Let X be a linear space over C, q is a nondegenerate Hermitian form on it. V is a subspace of X and codim V is finite. $V^q=\{x∈X\; | \;q(x,y)=0,y∈V\}$.
Pleae prove that $\dim V^q≤\dim X/V$ and $\dim V^q=\dim X/V$ if and only if $V=(V^q)^q$.
I really have no idea about how to prove it, please help me. Thank you very much.
Let $\pi:V^q\to X/V$ be the linear mapping $\pi(x):=x+V$.
It is injective (1-1). Proof: For $x_1,x_2\in V^q$, $\pi(x_1)=\pi(x_2)\iff (x_1-x_2)\in V$; then $q(x_1-x_2,x_1-x_2)=0$ since $x_1-x_2\in V^q$ (which is a subspace). So $x_1=x_2$ since $q$ is non-degenerate.
It follows that $\dim V^q\le \dim X/V$. ($\pi$ preserves linear independence since it is 1-1.)

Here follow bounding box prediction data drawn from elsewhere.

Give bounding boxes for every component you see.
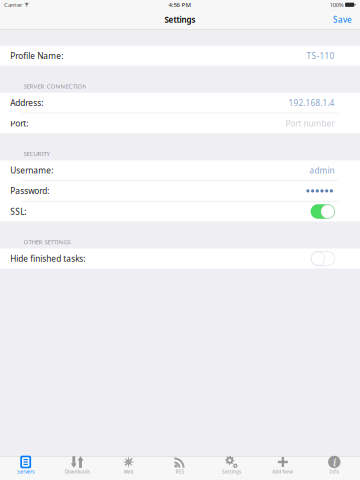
staticText: Username: xyxy=(10,165,53,176)
staticText: Password: xyxy=(10,185,49,197)
staticText: SECURITY xyxy=(23,150,49,158)
staticText: admin xyxy=(310,165,334,176)
staticText: Port number xyxy=(286,118,334,129)
staticText: RSS xyxy=(176,469,184,475)
staticText: Address: xyxy=(10,97,43,108)
staticText: Info xyxy=(329,469,339,475)
button[interactable]: Add New xyxy=(257,456,308,480)
button[interactable]: Web xyxy=(103,456,154,480)
staticText: Web xyxy=(124,469,134,475)
staticText: Add New xyxy=(272,469,293,475)
staticText: 192.168.1.4 xyxy=(288,97,334,108)
button[interactable]: Servers xyxy=(0,456,51,480)
button[interactable]: Hide finished tasks: xyxy=(311,251,335,266)
button[interactable]: Downloads xyxy=(51,456,103,480)
button[interactable]: i xyxy=(309,456,360,480)
staticText: 100% xyxy=(330,1,344,9)
staticText: SERVER CONNECTION xyxy=(23,82,87,90)
staticText: 4:56 PM xyxy=(168,1,192,9)
staticText: Downloads xyxy=(65,469,90,475)
button[interactable]: Settings xyxy=(206,456,257,480)
staticText: Profile Name: xyxy=(10,50,63,61)
staticText: TS-110 xyxy=(306,50,334,61)
button[interactable]: SSL: xyxy=(311,204,335,219)
staticText: Servers xyxy=(17,469,34,475)
staticText: OTHER SETTINGS xyxy=(23,238,70,246)
staticText: Carrier xyxy=(4,1,22,9)
staticText: Settings xyxy=(164,14,196,25)
staticText: Settings xyxy=(222,469,241,475)
staticText: Hide finished tasks: xyxy=(10,253,85,264)
staticText: i xyxy=(333,454,336,470)
staticText: SSL: xyxy=(10,206,26,217)
button[interactable]: RSS xyxy=(154,456,206,480)
staticText: Save xyxy=(333,14,352,25)
button[interactable]: Save xyxy=(325,10,360,29)
staticText: Port: xyxy=(10,118,28,129)
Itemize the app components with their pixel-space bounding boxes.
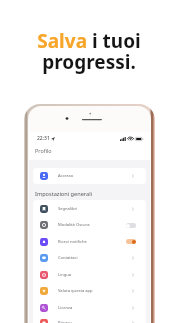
other: Open Lingua (130, 272, 136, 278)
staticText: Ricevi notifiche (58, 239, 87, 245)
button[interactable]: Valuta questa app (33, 283, 146, 299)
staticText: Modalità Oscura (58, 222, 90, 228)
button[interactable]: Modalità Oscura (33, 217, 146, 233)
staticText: Privacy (58, 320, 72, 323)
other: Open Valuta questa app (130, 288, 136, 294)
other: Open Privacy (130, 320, 136, 323)
staticText: Accesso (58, 173, 74, 179)
button[interactable]: Privacy (33, 316, 146, 323)
staticText: Valuta questa app (58, 288, 93, 294)
staticText: Lingua (58, 272, 72, 278)
button[interactable]: Switch on (126, 239, 136, 244)
button[interactable]: Switch off (126, 223, 136, 228)
staticText: Salva i tuoi progressi. (0, 28, 180, 74)
staticText: Profilo (35, 147, 52, 154)
staticText: Segnalibri (58, 206, 78, 212)
staticText: 22:31 (37, 135, 50, 142)
staticText: Licenza (58, 305, 73, 311)
button[interactable]: Lingua (33, 266, 146, 283)
staticText: Impostazioni generali (35, 190, 93, 198)
other: Open Licenza (130, 305, 136, 311)
other: Open Accesso (130, 173, 136, 179)
button[interactable]: Segnalibri (33, 200, 146, 217)
button[interactable]: Ricevi notifiche (33, 233, 146, 250)
other: Open Contattaci (130, 255, 136, 261)
button[interactable]: Accesso (33, 168, 146, 184)
button[interactable]: Contattaci (33, 250, 146, 266)
other: Open Segnalibri (130, 206, 136, 212)
button[interactable]: Licenza (33, 299, 146, 316)
staticText: Contattaci (58, 255, 78, 261)
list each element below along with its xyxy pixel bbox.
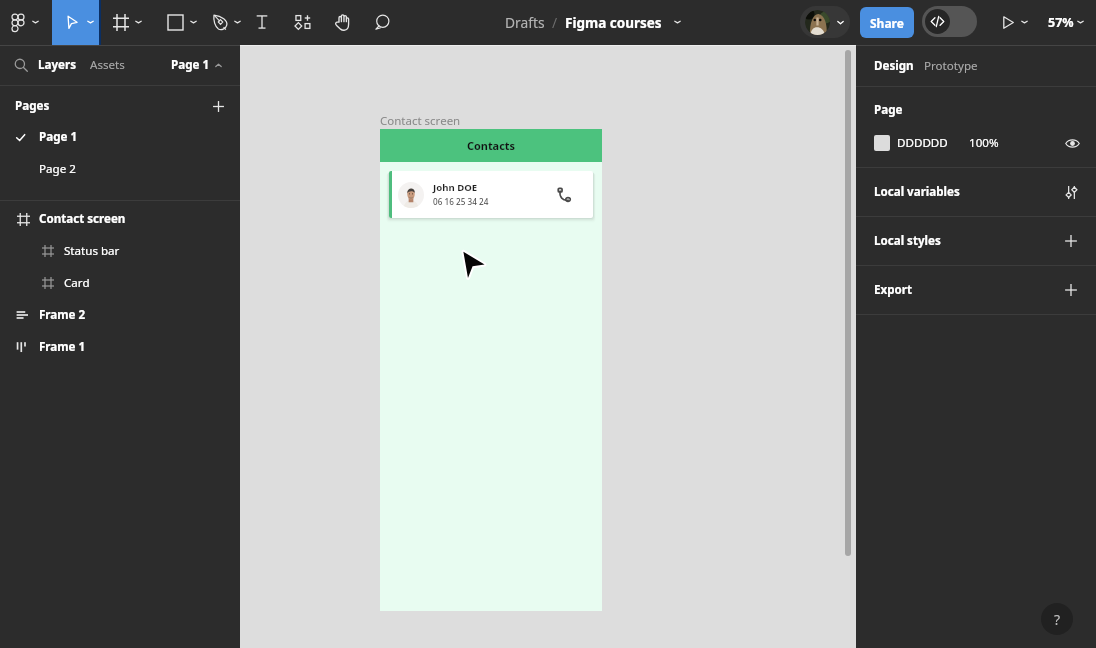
button[interactable]: Hand tool (329, 2, 357, 42)
button[interactable]: Dev mode (922, 6, 977, 37)
button[interactable]: John DOE (389, 171, 593, 218)
staticText: Contact screen (380, 113, 461, 129)
staticText: Local variables (874, 184, 960, 200)
staticText: Status bar (64, 243, 120, 259)
staticText: Pages (15, 98, 50, 114)
staticText: Contacts (467, 138, 515, 153)
button[interactable]: Move tool options (82, 7, 98, 37)
button[interactable]: Present options (1016, 7, 1032, 37)
button[interactable]: Help (1041, 603, 1073, 635)
staticText: 06 16 25 34 24 (433, 196, 489, 207)
button[interactable]: Status bar (0, 235, 240, 267)
staticText: / (552, 13, 558, 32)
button[interactable]: Move tool (52, 0, 99, 45)
staticText: Contact screen (39, 211, 126, 227)
button[interactable]: Page 1 (0, 121, 240, 153)
button[interactable]: Card (0, 267, 240, 299)
button[interactable]: Move tool (59, 2, 85, 42)
button[interactable]: Local styles (856, 217, 1096, 265)
button[interactable]: Layers (38, 57, 76, 73)
button[interactable]: File options (668, 7, 686, 37)
staticText: Share (870, 15, 904, 31)
button[interactable]: Contact screen (0, 203, 240, 235)
button[interactable]: Page color (874, 135, 890, 151)
staticText: 100% (969, 135, 999, 151)
button[interactable]: Components (289, 2, 317, 42)
button[interactable]: Present (996, 2, 1020, 42)
button[interactable]: Pen tool options (229, 7, 245, 37)
button[interactable]: Toggle visibility (1063, 134, 1081, 152)
staticText: ? (1054, 610, 1061, 629)
staticText: Page (874, 102, 903, 118)
button[interactable]: Add page (209, 97, 227, 115)
button[interactable]: Export (856, 266, 1096, 314)
button[interactable]: Figma menu (5, 5, 31, 39)
staticText: Page 1 (171, 57, 210, 73)
button[interactable]: Drafts (505, 13, 545, 32)
staticText: John DOE (433, 181, 478, 194)
staticText: Frame 1 (39, 339, 86, 355)
staticText: Export (874, 282, 912, 298)
button[interactable]: Assets (90, 57, 125, 73)
button[interactable]: Pen tool (208, 2, 234, 42)
button[interactable]: Design (874, 58, 914, 74)
button[interactable]: Text tool (248, 2, 276, 42)
button[interactable]: Shape tool (162, 2, 188, 42)
button[interactable]: Frame 2 (0, 299, 240, 331)
button[interactable]: Call (552, 183, 576, 207)
staticText: Local styles (874, 233, 941, 249)
button[interactable]: Account (800, 6, 850, 38)
button[interactable]: Frame tool options (130, 7, 146, 37)
staticText: Page 2 (39, 161, 76, 177)
button[interactable]: Shape tool options (185, 7, 201, 37)
button[interactable]: Figma menu options (27, 7, 43, 37)
button[interactable]: 57% (1040, 0, 1082, 45)
button[interactable]: Zoom options (1072, 7, 1088, 37)
button[interactable]: Figma courses (565, 14, 662, 32)
button[interactable]: Prototype (924, 58, 978, 74)
staticText: 57% (1048, 14, 1074, 31)
button[interactable]: Page 1 (171, 57, 226, 73)
button[interactable]: Local variables (856, 168, 1096, 216)
staticText: Card (64, 275, 90, 291)
button[interactable]: Frame 1 (0, 331, 240, 363)
staticText: DDDDDD (897, 135, 948, 151)
staticText: Page 1 (39, 129, 78, 145)
staticText: Frame 2 (39, 307, 86, 323)
button[interactable]: Comment (368, 2, 396, 42)
button[interactable]: Frame tool (108, 2, 134, 42)
button[interactable]: Page 2 (0, 153, 240, 185)
button[interactable]: Share (860, 7, 914, 38)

The dimension is preserved when $\pi V^q=X/V$. It should be clear that $V\subseteq V^{qq}$. Let $w\in V^{qq}$, then $w+V=\pi(x)$ for some $x\in V^q$, that is, $w-x\in V$, i.e. $w=x+y$ with $y\in V$. Then $$0=q(w,x)=q(x+y,x)=q(x,x)+q(y,x)=q(x,x)$$ It follows that $x=0$ and $w=y\in V$. Thus $V^{qq}=V$.